*EXERCISE INSTRUCTIONS*
A faithful copy is required: transcribe each line below exactly, minus the pictures.

Segment Start: SUPPLIED MATERIAL

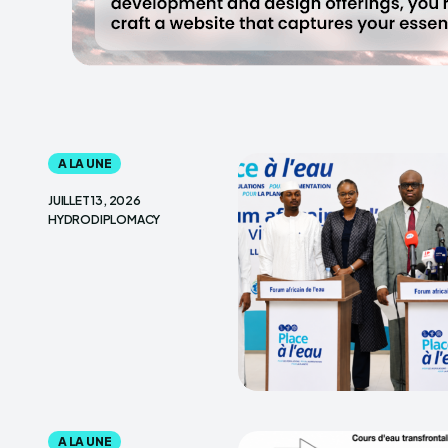
A LA UNE
JUILLET 13, 2026
HYDRODIPLOMACY
A LA UNE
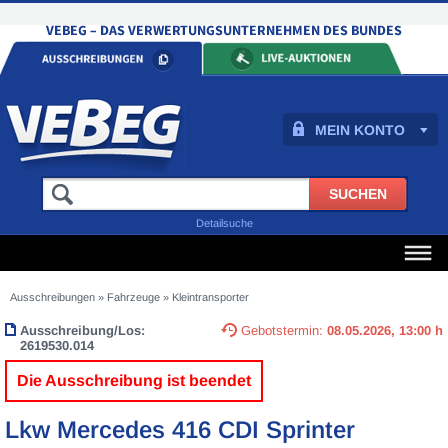
MEIN KONTO
Detailsuche
Ausschreibungen
»
Fahrzeuge
»
Kleintransporter
Ausschreibung/Los:
Gebotstermin:
08.05.2026, 13:00 h
2619530.014
Die Ausschreibung ist beendet
Lkw Mercedes 416 CDI Sprinter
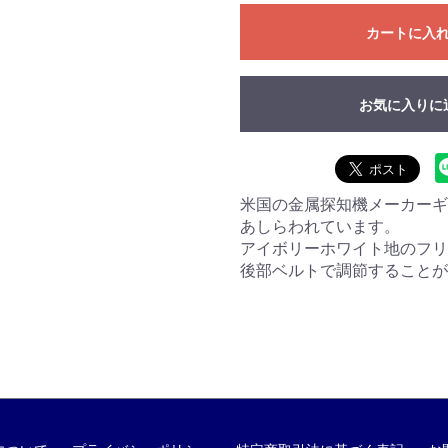
カートに入
お気に入りに
米国の金属探知機メーカーギャレ
あしらわれています。
アイボリーホワイト地のフリ
後部ベルトで調節することが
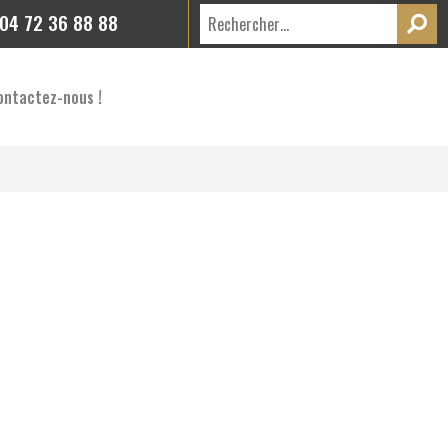
04 72 36 88 88
ontactez-nous !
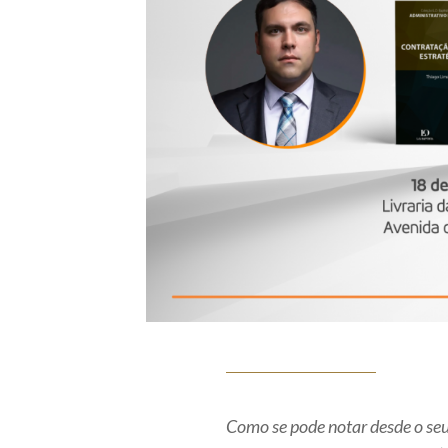
Como se pode notar desde o seu 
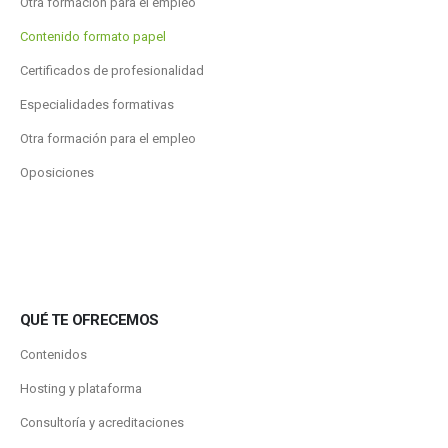
Otra formación para el empleo
Contenido formato papel
Certificados de profesionalidad
Especialidades formativas
Otra formación para el empleo
Oposiciones
QUÉ TE OFRECEMOS
Contenidos
Hosting y plataforma
Consultoría y acreditaciones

Segment End: SUPPLIED MATERIAL

*RESPONSE*
A LA UNE
JUILLET 13, 2026
HYDRODIPLOMACY
A LA UNE
MEIN KONTO
Detailsuche
Ausschreibungen
»
Fahrzeuge
»
Kleintransporter
Ausschreibung/Los:
Gebotstermin:
08.05.2026, 13:00 h
2619530.014
Die Ausschreibung ist beendet
Lkw Mercedes 416 CDI Sprinter
カートに入
お気に入りに
米国の金属探知機メーカーギャレ
あしらわれています。
アイボリーホワイト地のフリ
後部ベルトで調節することが
04 72 36 88 88
ontactez-nous !
Como se pode notar desde o seu 
Otra formación para el empleo
Contenido formato papel
Certificados de profesionalidad
Especialidades formativas
Otra formación para el empleo
Oposiciones
QUÉ TE OFRECEMOS
Contenidos
Hosting y plataforma
Consultoría y acreditaciones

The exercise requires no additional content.